Yes. The podcast entitled The Great Books can be found on the website of The National Review (www.nationalreview.com/podcasts/the-great-books/), the conservative editorial magazine founded by William F. Buckley Jr. in the 50s. The discussions are hosted by John J. Miller, National Review’s national correspondent and professor at Hillsdale College, a private conservative college with a curriculum that is based on Western culture and the Judeo-Christian values. Most of Miller’s guests are drawn from the faculty of Hillsdale as well. So, one might be forgiven for expecting the show to march out a dreary slate of works by James Burnham, Milton Friedman, and who knows, Malatesta.
Instead, the podcast covers an admirable assortment of writers and texts, covering fiction, nonfiction, plays, poetry, and religious texts. The tight half-hour discussion gives an overview of the writer’s life, delving more deeply on one or two issues key to his or her work. Then the host and guest enlighten the listener about the one chosen text is a back and forth interview that moves at a sprightly pace. Host Miller displays a level of expertise on par with most of his guests, ensuring a conversation that does not bog down in generalities. And he does not limit discussion to an agenda, conservative or otherwise.
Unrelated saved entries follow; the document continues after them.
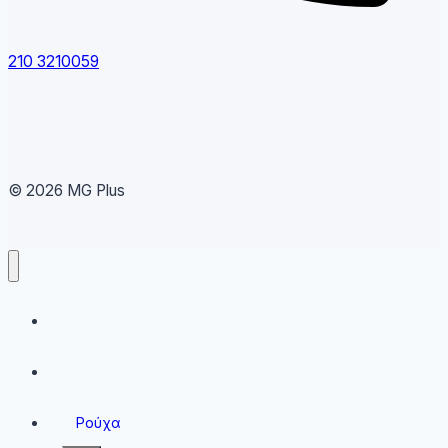
210 3210059
© 2026 MG Plus
Running
Sneakers
Ρούχα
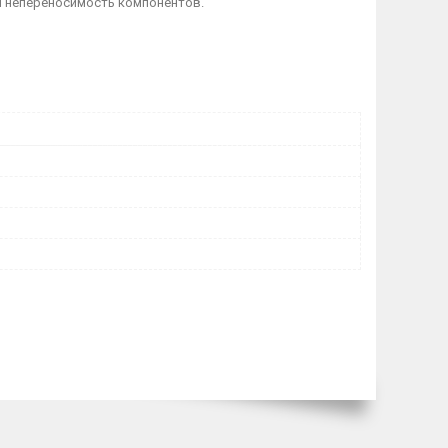
я непереносимость компонентов.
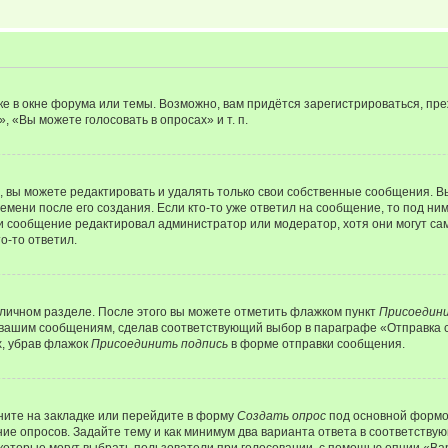
е в окне форума или темы. Возможно, вам придётся зарегистрироваться, пр
 «Вы можете голосовать в опросах» и т. п.
вы можете редактировать и удалять только свои собственные сообщения. В
емени после его создания. Если кто-то уже ответил на сообщение, то под ни
сли сообщение редактировал администратор или модератор, хотя они могут са
о-то ответил.
 личном разделе. После этого вы можете отметить флажком пункт
Присоедини
 вашим сообщениям, сделав соответствующий выбор в параграфе «Отправка 
х, убрав флажок
Присоединить подпись
в форме отправки сообщения.
ите на закладке или перейдите в форму
Создать опрос
под основной формой
ние опросов. Задайте тему и как минимум два варианта ответа в соответству
 которые могут выбрать пользователи при голосовании, с помощью опции «Вар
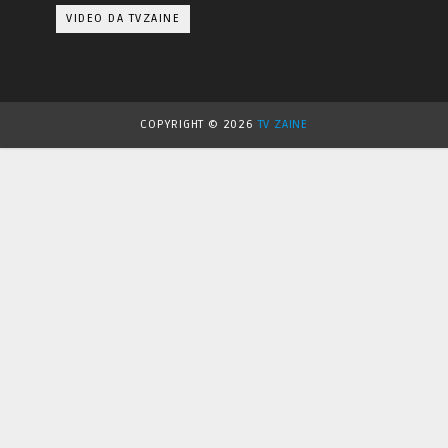
VIDEO DA TVZAINE
COPYRIGHT ©
2026
TV ZAINE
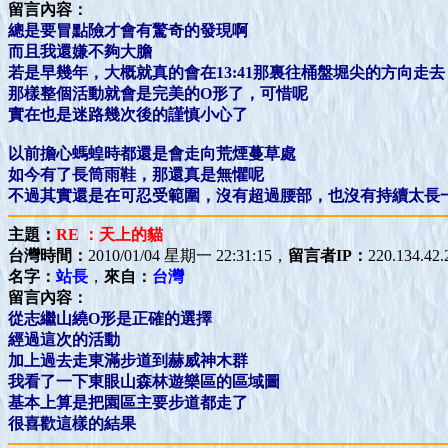
留言內容：
總是要冒點險才會有驚奇的發現啊
而且我還嫌不夠大膽
若是早幾年，大概就真的會在13:41那裏往桶盤堀尖的方向走去
那樣整個活動就會是完美的O形了，可惜呢
實在也是迷路幾次後的謹慎小心了
以前擔心螞蝗時都還是會走向荒煙蔓草處
如今有了長筒雨鞋，那還真是無懼呢
不過其實還是在可忍受範圍，沒有超過腰部，也沒有持續太長
主題：
RE ：天上的貓
台灣時間：
2010/01/04 星期一 22:31:15，
留言者IP：
220.134.42.
名字：
站長
，
來自：
台灣
留言內容：
從志繼山繞O形是正確的選擇
經過這次的活動
加上過去走東滿步道到赫威神木群
我看了一下東眼山森林遊樂區的區域圖
基本上算是把園區主要步道都走了
很喜歡這樣的結果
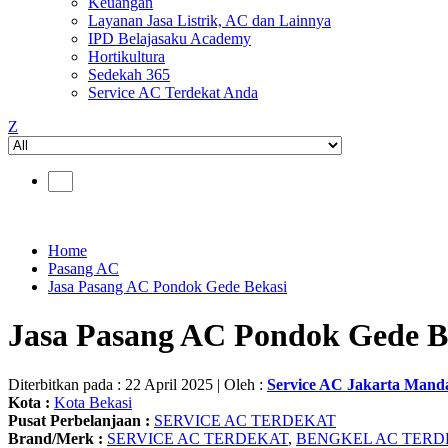
Keuangan
Layanan Jasa Listrik, AC dan Lainnya
IPD Belajasaku Academy
Hortikultura
Sedekah 365
Service AC Terdekat Anda
Z
Home
Pasang AC
Jasa Pasang AC Pondok Gede Bekasi
Jasa Pasang AC Pondok Gede B
Diterbitkan pada : 22 April 2025 | Oleh :
Service AC Jakarta Mand
Kota :
Kota Bekasi
Pusat Perbelanjaan :
SERVICE AC TERDEKAT
Brand/Merk :
SERVICE AC TERDEKAT
,
BENGKEL AC TERD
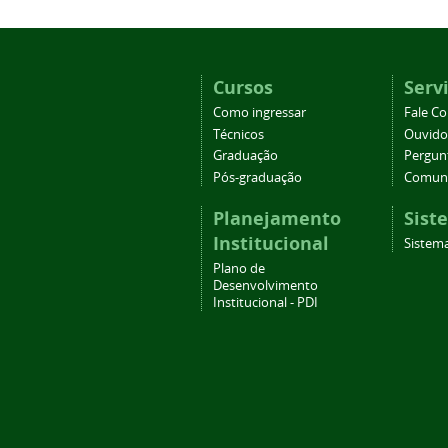
Cursos
Serv
Como ingressar
Fale C
Técnicos
Ouvido
Graduação
Pergun
Pós-graduação
Comuni
Planejamento
Sist
Institucional
Sistema
Plano de
Desenvolvimento
Institucional - PDI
Such an agenda would be difficult to impose, particularly on American literature. The vast majority of writers in America are, and have always been, liberal, if not radical. The arts in the new nation quickly established themselves as adversarial and often at odds with the culture’s self-definition, first as a country of farmers and mechanics, and later, in the jargon of 20th century socio-economics, as middle-class.
So the thought that a conservative reading of literature might be relevant, incisive, and, most surprisingly, laudatory is a hard one for the left to accept. But in terms of the actual podcast rather than its producers, politics actually play very little role in the discussion.
Surely that cannot be true. If conservatives analyze literature, it’s a given they will be traditional in their values, Eurocentric in their frame of reference, and canon-bound in their subjects. Proof: the podcast’s own description clearly states it examines “classic works within the Western literary canon.” A sampling of several programs and a perusal of their list of past topics (216 at the date of this writing) shows none of these boundaries to be absolute.
While traditional virtues like honesty, loyalty, wisdom, equality – long dismissed by the left as falsehoods covering power maneuvers – make regular appearances in discussion of themes in the novels and plays, vices makes appearances too, not to be dismissed as sins one must overcome but as part of the natural ebb and flow of the human condition as depicted in all good literature. Transgressive concepts such as ambiguity, uncertainty, and even aporia come in for praise as well in the discussion of works by Borges, Poe, and many others.
Eurocentrism, an overgeneralization at best, is given exception in works of prominent black American writers from Frederick Douglass and Booker T. Washington to Ralph Ellison and Zora Neale Hurston. If this does not go far enough afield from the Anglo-European tradition, ancient works from the Middle East such as Gilgamesh and from Central America such as The Popol Vuh are covered. The medieval Middle East also gets a nod with The Arabian Nights. And Asia proper has been examined through Sun Tzu and Shusaku Endo.
And far from being canon-bound in its subjects, The Great Books podcast thoughtfully and respectfully analyzes works that are elsewhere dismissed as “popular” or “genre” works. For example, Master and Commander by Patrick O’Brian gets high marks for its accuracy of detail and its immersion in the lexicon and syntax of the era it depicts. Gene Wolfe’s Book of the New Sun series is not just buttonholed as fantasy or science fiction but praised as a trenchant analysis of power. The discussion of Lovecraft considers his questioning of the metaphysical underpinnings of reality that closely resembles a similar program on The Book of Job.
If you’re too put off by the occasional short commercial break for a National Review subscription or promotion of the Hillsdale College curriculum to even give the show a try, that might be your loss. And although that traditional value of tolerance for a diversity of ideas might just be a mask worn by your oppressor, The Great Books is just a podcast – I’m guessing you know how to hit fast-forward over the commercials.